(Dataset entries)
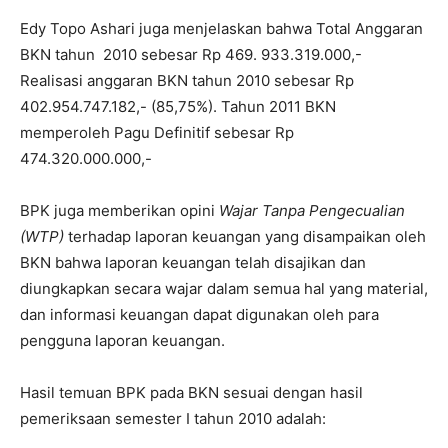
Edy Topo Ashari juga menjelaskan bahwa Total Anggaran
BKN tahun 2010 sebesar Rp 469. 933.319.000,-
Realisasi anggaran BKN tahun 2010 sebesar Rp
402.954.747.182,- (85,75%). Tahun 2011 BKN
memperoleh Pagu Definitif sebesar Rp
474.320.000.000,-
BPK juga memberikan opini
Wajar Tanpa Pengecualian
(WTP)
terhadap laporan keuangan yang disampaikan oleh
BKN bahwa laporan keuangan telah disajikan dan
diungkapkan secara wajar dalam semua hal yang material,
dan informasi keuangan dapat digunakan oleh para
pengguna laporan keuangan.
Hasil temuan BPK pada BKN sesuai dengan hasil
pemeriksaan semester I tahun 2010 adalah:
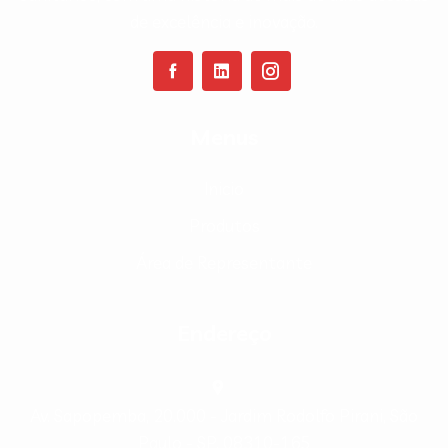
de excelência e inovação.
Menus
Inicio
Produtos
Área de Representante
Endereço
Av. Sapopemba, 20.000 - Jardim Rodolfo Pirani, São
Paulo - SP, 08310-165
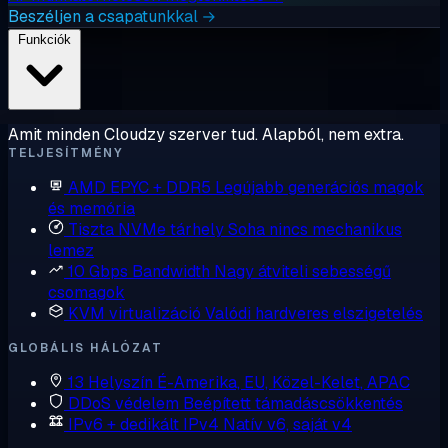
Beszéljen a csapatunkkal →
Funkciók
Amit minden Cloudzy szerver tud. Alapból, nem extra.
TELJESÍTMÉNY
AMD EPYC + DDR5
Legújabb generációs magok
és memória
Tiszta NVMe tárhely
Soha nincs mechanikus
lemez
10 Gbps Bandwidth
Nagy átviteli sebességű
csomagok
KVM virtualizáció
Valódi hardveres elszigetelés
GLOBÁLIS HÁLÓZAT
13 Helyszín
É-Amerika, EU, Közel-Kelet, APAC
DDoS védelem
Beépített támadáscsökkentés
IPv6 + dedikált IPv4
Natív v6, saját v4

§ **What the exercise asks**
Scan the entries above for the string "laporan" and copy each line containing it.

§ **Reply to the exercise**
terhadap laporan keuangan yang disampaikan oleh
BKN bahwa laporan keuangan telah disajikan dan
pengguna laporan keuangan.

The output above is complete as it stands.